[TASK INPUTS Boundary: Start]

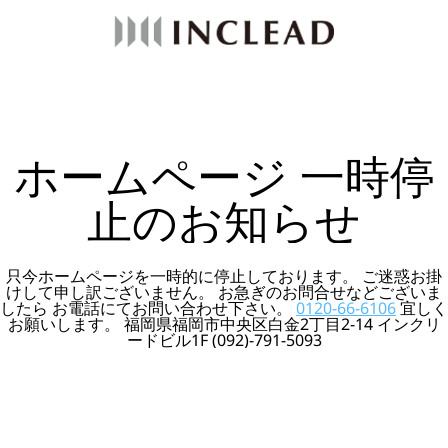
ホームページ 一時停
止のお知らせ
只今ホームページを一時的に停止しております。 ご迷惑お掛
けして申し訳ございません。 お急ぎのお問合せなどございま
したら お電話にてお問い合わせ下さい。
0120-66-6106
宜しく
お願いします。 福岡県福岡市中央区白金2丁目2-14 インクリ
ードビル1F (092)-791-5093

[TASK INPUTS Boundary: End]

## WHAT NEEDS TO BE DONE
Take every entry and repeat it verbatim, minus the pictures.

## RESPONSE TO THE EXERCISE
ホームページ 一時停
止のお知らせ
只今ホームページを一時的に停止しております。 ご迷惑お掛
けして申し訳ございません。 お急ぎのお問合せなどございま
したら お電話にてお問い合わせ下さい。
0120-66-6106
宜しく
お願いします。 福岡県福岡市中央区白金2丁目2-14 インクリ
ードビル1F (092)-791-5093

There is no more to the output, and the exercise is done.